There are a number of chronic and acute pains and injuries in sports that result from a problem in the hips.
The hip girdle is quite complex, with its four directions of motion and dozens of muscles inserting, attaching, and acting on the various structures. However, don’t get bogged down in complex analyses of each individual muscle and joint. There are a few common practices that most athletes would benefit from in their training to enjoy happy and healthy hips for a long career and great performances.
#1. Warm-Up Thoroughly
This is an easy box to check, but many athletes roll out of bed or out of the classroom and straight off to practice without preparing their bodies for hard training. For morning-training rowers, extra care is needed to warm up the hips and back after a night of sleeping. Spinal discs swell with fluid overnight, taking advantage of the lack of vertical compression, and then naturally compress and lose that extra fluid throughout the day. While disc fluid is necessary to provide ample support to the vertebrae, freshly hydrated discs swollen beyond their normal level can create a great risk of disc herniation or other spinal problems. Athletes who practice, weight-train, or compete very soon after waking must stay dedicated to a warmup routine to reduce their risk of low-back and hip injury.

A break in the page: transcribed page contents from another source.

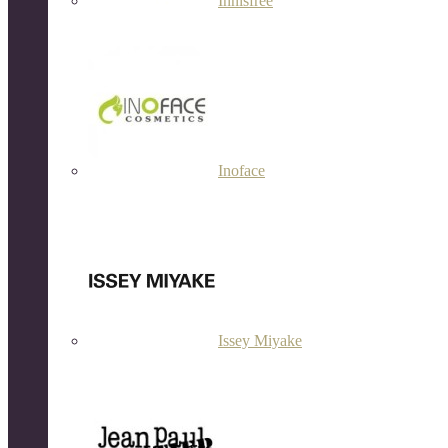
Innisfree
Inoface
Issey Miyake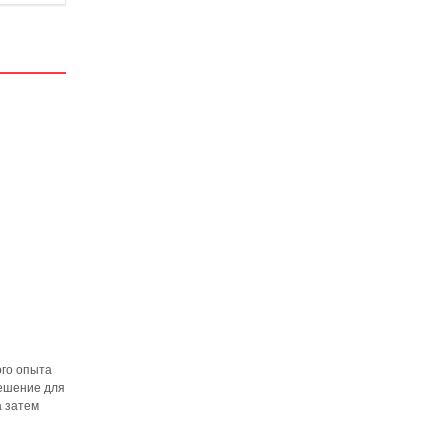
ого опыта
решение для
а затем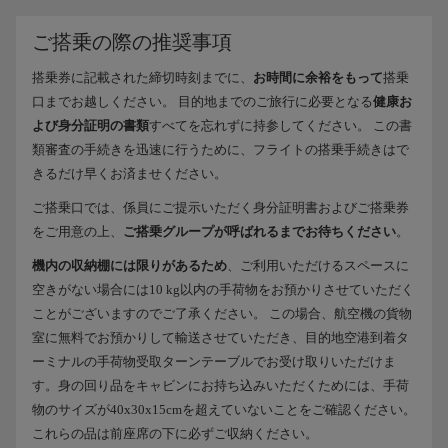
ご搭乗の際の推奨事項
搭乗券に記載された締切時刻までに、
お時間に余裕をもって
搭乗
口までお越しください。 目的地までのご旅行に必要となる
健康お
よび身分証明の書類
すべてを忘れずに持参してください。 この書
類審査の手続きを迅速に行うために、フライトの搭乗手続きはで
きるだけ早くお済ませください。
ご搭乗口では、係員にご提示いただく身分証明書およびご搭乗券
をご用意の上、
ご搭乗グループが呼ばれるまでお待ちください
。
機内の収納棚には限りがあるため
、ご利用いただけるスペースに
空きがない場合には10 kg以内の手荷物をお預かりさせていただく
ことがございますのでご了承ください。 この場合、航空機の貨物
室に無料でお預かりして輸送させていただき、目的地空港到着タ
ーミナルの手荷物受取ターンテーブルでお受け取りいただけま
す。身の回り品をキャビンにお持ち込みいただくためには、手荷
物のサイズが40x30x15cmを超えていないことをご確認ください。
これらの品は前座席の下に必ずご収納ください。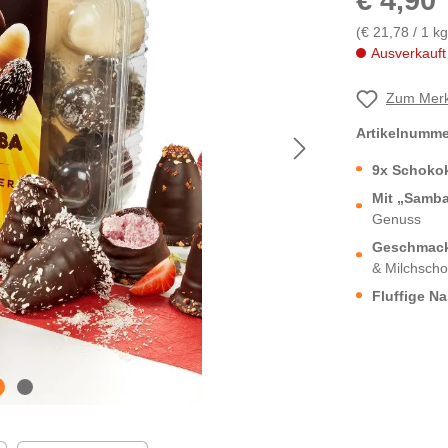
€ 4,90
(€ 21,78 / 1 kg
Ausverkauft
Zum Merk
Artikelnumm
9x Schoko
Mit „Samba
Genuss
Geschmack
& Milchscho
Fluffige N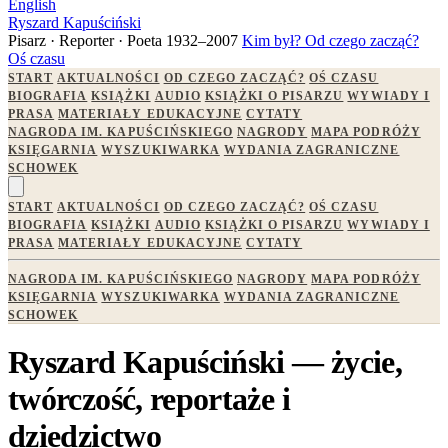
English
Ryszard Kapuściński
Pisarz · Reporter · Poeta
1932–2007
Kim był?
Od czego zacząć?
Oś czasu
START
AKTUALNOŚCI
OD CZEGO ZACZĄĆ?
OŚ CZASU
BIOGRAFIA
KSIĄŻKI
AUDIO
KSIĄŻKI O PISARZU
WYWIADY I
PRASA
MATERIAŁY EDUKACYJNE
CYTATY
NAGRODA IM. KAPUŚCIŃSKIEGO
NAGRODY
MAPA PODRÓŻY
KSIĘGARNIA
WYSZUKIWARKA
WYDANIA ZAGRANICZNE
SCHOWEK
START
AKTUALNOŚCI
OD CZEGO ZACZĄĆ?
OŚ CZASU
BIOGRAFIA
KSIĄŻKI
AUDIO
KSIĄŻKI O PISARZU
WYWIADY I
PRASA
MATERIAŁY EDUKACYJNE
CYTATY
NAGRODA IM. KAPUŚCIŃSKIEGO
NAGRODY
MAPA PODRÓŻY
KSIĘGARNIA
WYSZUKIWARKA
WYDANIA ZAGRANICZNE
SCHOWEK
Ryszard Kapuściński — życie,
twórczość, reportaże i
dziedzictwo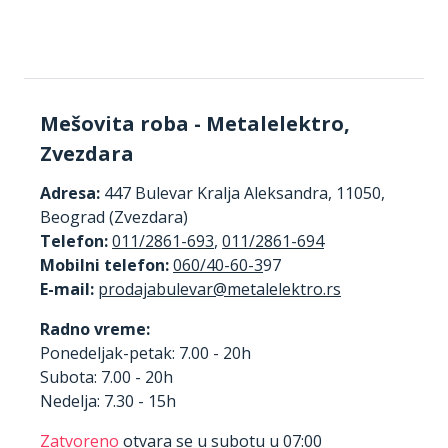
Mešovita roba - Metalelektro,
Zvezdara
Adresa:
447 Bulevar Kralja Aleksandra, 11050,
Beograd (Zvezdara)
Telefon:
011/2861-693
,
011/2861-694
Mobilni telefon:
060/40-60-3
97
E-mail:
Radno vreme:
Ponedeljak-petak: 7.00 - 20h
Subota: 7.00 - 20h
Nedelja: 7.30 - 15h
Zatvoreno
otvara se u subotu u 07:00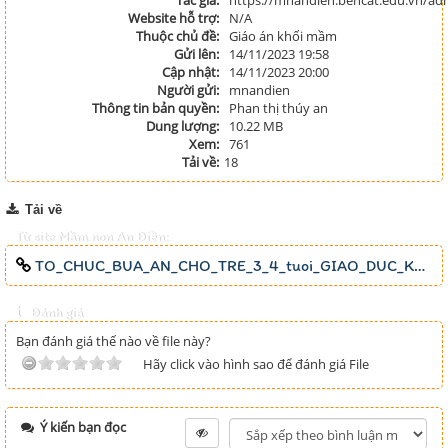
Tác giả:
https://mnandien.bencat.edu.vn/ad
Website hỗ trợ:
N/A
Thuộc chủ đề:
Giáo án khối mầm
Gửi lên:
14/11/2023 19:58
Cập nhật:
14/11/2023 20:00
Người gửi:
mnandien
Thông tin bản quyền:
Phan thị thúy an
Dung lượng:
10.22 MB
Xem:
761
Tải về:
18
Tải về
Từ site Mầm non An Điền:
TO_CHUC_BUA_AN_CHO_TRE_3_4_tuoi_GIAO_DUC_KY_NANG_TU_PHUC_VU_VA_PHEP_TAC_TRONG_GIO_AN_THONG_QUA_VIEC_TO_CHUC_BUA_AN_CHO_TRE_TRONG_TRUONG_MAM_NON.mp4
Đánh giá
Bạn đánh giá thế nào về file này?
Hãy click vào hình sao để đánh giá File
Ý kiến bạn đọc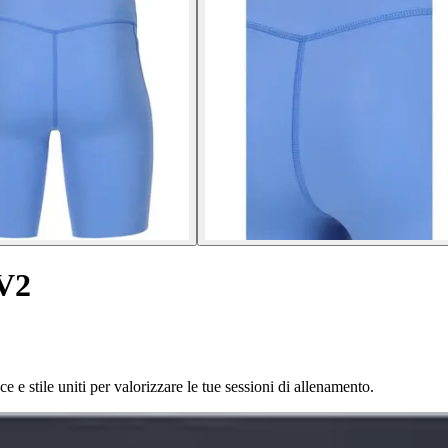
 V2
e stile uniti per valorizzare le tue sessioni di allenamento.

Athletes who practice or compete later in the day have naturally compressed the extra fluid out of their discs through daily activity, but have other considerations for preparing their bodies to train. If that daily activity involves a great amount of sitting, as almost any sort of student, employee, or commuter does, hip flexors and shoulder muscles are almost certainly feeling tight. Long amounts of sitting leads to tight hip flexors, slack glutes, and often tight hamstrings, so a good warm-up will work undo this–mobilizing the hip flexors and hamstrings and activating the glute muscles. A powerful posterior chain is key to good performance in almost every sport, so get those hips warm!
WATCH: Total Body Warmup
#2. Train Unilaterally
Very few sports rely equally on both sides of the body. Any sport involving a dominant hand or foot to kick, throw, serve, or shoot a ball will develop the dominant side of the body more over time. Most right-handed lacrosse players will develop stronger left-side rotational muscles, including the glutes and muscles of the lower back, from shooting and throwing. Most sweep rowers row one side of the boat and develop stronger outside arms, legs, and rotational hip and torso muscles from constantly leaning to one side to transfer force. If you’ve read my blog for a while, you know that these imbalances can add up to bigger injuries and that offsetting and preventing imbalances is a key to long-term performance.
Many athletes focus entirely on bilateral exercises in the weight-room like the barbell squat and deadlift. While these are great exercises for developing overall strength and power, a good training program for an athlete will go beyond these powerlifting basics and include specific unilateral exercises to even out sport-related imbalances. Balanced hip function is vital to preventing hip and low back injuries as well as beneficial for performance.
Work some of these into your routine and see where your imbalances are:
- Reverse Lunge, Rear Foot Elevated Split Squat, and Step-Ups
- Use bodyweight, dumbbell, or weighted vest
- Unilateral Romanian Deadlift
- Barbell, dumbbell, or kettlebell
- Unilateral Hip Thrust or “Glute Marching”
- Bodyweight or small weight plate held in place
Not all of your training needs to be unilateral. A good pattern to follow would be bilateral main work for overall strength and power, then unilateral assistance work for muscular size and balance.
#3. Address Mobility and Tightness
Don’t resign yourself to living with tightness. Many athletes bemoan their tight hamstrings or hip flexors, but few actually take action to fixing it.
A real key here is consistent and sustainable effort. One mobility or stretching session a week isn’t going to make lasting change, no matter how intense. At least one 10-15 minute targeted session a day will make much more lasting change than a few longer sessions per week. Frequency works better than duration here–two sessions of 10 minutes a day will usually yield better results than one 20-minute session. Find a way to work it into your schedule, whether it’s a social event after practice or during a TV break on your own, and then commit to consistency.
#4. Train Your Weaknesses
“Yeah, I know I have weak glutes, but I always find a reason not to train it.” I’ve said those words myself, and heard similar from many athletes. Take a realistic assessment of your weaknesses, develop a training plan for them, and then execute it. The General Prep Block, or furthest training block from your competitive season, is a great time to go back and iron out some of these minor things that are easy to forget about during the season. An off-season spent strengthening weaknesses will result in a very strong competitive season.
Bonus Tip: Move!
Many sports train one plane of movement and that plane only. Don’t lose your overall athleticism, make sure to maintain movement. Loaded carries like farmer’s walks and sandbags are a great way to do this in the gym, but you can do it out of the gym too by playing another sport either recreationally or competitively. A couple times a week, try to move in a way that your sport doesn’t train or require.